Srebrni jubilaci z biskupem

Alina Świeży-Sobel

publikacja 29.05.2014 18:26

To była pierwsza taka Msza św. w życiu tych księży, choć są kapłanami już 25 lat. Spotkali się w kaplicy bielskiego Domu Księży Emerytów i wspólnie sprawowali Eucharystię.

Księża jubilaci z bp. Piotrem Gregerem tuż po zakończeniu tej pierwszej wspólnej Eucharystii Księża jubilaci z bp. Piotrem Gregerem tuż po zakończeniu tej pierwszej wspólnej Eucharystii
Alina Świeży-Sobel /GN

Przewodniczył liturgii bp Piotr Greger, który także w tym roku obchodzi 25. rocznicę kapłańskich święceń. Po Eucharystii odbyło się spotkanie z biskupem Romanem Pindlem.

- Rocznikowe spotkania i Msze święte nie są dla księży niczym szczególnym, ale w naszym przypadku sytuacja jest trochę inna: jedni studiowali w seminarium duchownym w Krakowie, drudzy - w Katowicach. Tam otrzymaliśmy święcenia kapłańskie i po utworzeniu diecezji bielsko-żywieckiej znaleźliśmy się w jednej diecezji, ale rocznikowe spotkania odbywały się nadal w tamtych dwóch grupach. Nigdy dotąd nie było spotkania rocznikowego takiego jak to - tłumaczy ks. Janusz Kuciel, inicjator tej Eucharystii jubilatów, proboszcz parafii w Międzybrodziu Żywieckim.

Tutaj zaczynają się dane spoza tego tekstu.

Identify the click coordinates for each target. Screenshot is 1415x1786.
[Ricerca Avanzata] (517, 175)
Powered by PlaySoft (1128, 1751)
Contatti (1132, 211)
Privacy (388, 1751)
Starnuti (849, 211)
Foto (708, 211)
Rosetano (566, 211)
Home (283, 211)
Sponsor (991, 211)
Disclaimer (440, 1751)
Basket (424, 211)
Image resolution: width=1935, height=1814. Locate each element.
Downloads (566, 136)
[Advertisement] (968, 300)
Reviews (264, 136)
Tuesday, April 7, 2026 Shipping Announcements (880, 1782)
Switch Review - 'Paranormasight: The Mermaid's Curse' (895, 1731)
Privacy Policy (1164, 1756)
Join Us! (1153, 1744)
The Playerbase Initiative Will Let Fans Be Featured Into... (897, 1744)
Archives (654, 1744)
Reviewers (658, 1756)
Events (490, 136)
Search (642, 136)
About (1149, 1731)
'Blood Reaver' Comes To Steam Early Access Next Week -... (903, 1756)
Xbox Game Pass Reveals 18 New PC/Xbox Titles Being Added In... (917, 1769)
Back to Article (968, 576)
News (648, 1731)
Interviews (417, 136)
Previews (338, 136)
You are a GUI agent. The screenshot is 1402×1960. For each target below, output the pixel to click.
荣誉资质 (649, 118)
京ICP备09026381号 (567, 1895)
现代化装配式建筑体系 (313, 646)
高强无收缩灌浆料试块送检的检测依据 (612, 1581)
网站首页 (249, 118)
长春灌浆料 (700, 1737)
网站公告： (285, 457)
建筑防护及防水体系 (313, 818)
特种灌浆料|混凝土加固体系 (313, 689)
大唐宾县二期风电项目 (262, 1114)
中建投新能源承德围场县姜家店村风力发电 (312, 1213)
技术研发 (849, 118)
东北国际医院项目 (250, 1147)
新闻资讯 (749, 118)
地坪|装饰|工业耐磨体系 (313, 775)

Ks. Janusz Kuciel, proboszcz parafii NMP Nieustającej Pomocy w Międzybrodziu Żywieckim   Ks. Janusz Kuciel, proboszcz parafii NMP Nieustającej Pomocy w Międzybrodziu Żywieckim
Alina Świeży-Sobel /GN
Pomysł przyszedł mu do głowy niedawno i uznał, że warto go zrealizować przy okazji tegorocznego srebrnego jubileuszu. O tym, że miał rację, świadczyła najwymowniej frekwencja: przy ołtarzu stanęli praktycznie w komplecie. Z 24 księży diecezji bielsko-żywieckiej wyświęconych w 1989 roku w Krakowie i Katowicach na czwartkowym jubileuszu obecnych było 23. Przybył też ks. Mariusz Jończyk, który duszpasterzuje obecnie w Czechach.

O zadaniach i warunkach, w jakich przyszło im posługiwać w Kościele, mówił w homilii bp Piotr Greger, który wskazywał też na najbardziej potrzebne dziś cechy charakteryzujące kapłana. - Ksiądz musi być ludzki. Wiernych drażni brak wrażliwości, dobroci, pokory, gotowości do poświęcenia. A braku elementarnej ludzkiej wrażliwości nie przykryje się sutanną, bez względu na kolor... - przestrzegał bp Greger, przypominając, że jednocześnie kapłana  odróżnia od innych celibat, stanowiący naturalną konsekwencją ofiarnego bycia darem dla innych ludzi.

- Celibat nie wynika z lekceważenia małżeństwa, lecz z tego, że małżeństwo i rodzina to rzeczywistość tak niezwykle wielka, że warto ją wspierać nawet za cenę rezygnacji z założenia rodziny - dodawał kaznodzieja, zaznaczając, że właśnie samotność związana z ofiarą celibatu jest drogą otwierającą przed kapłanem szansę, by być duchowym ojcem i pomagać innym ludziom stawać się coraz lepszymi, wzrastać w człowieczeństwie. - Takich duchowych ojców Kościół i świat potrzebuje dziś wielu - dodawał bp Greger i apelował: - Bądźmy kapłanami pokornymi, pełnymi radości, niosącymi nadzieję, zawsze obecnymi blisko człowieka - bo ludzie nas potrzebują!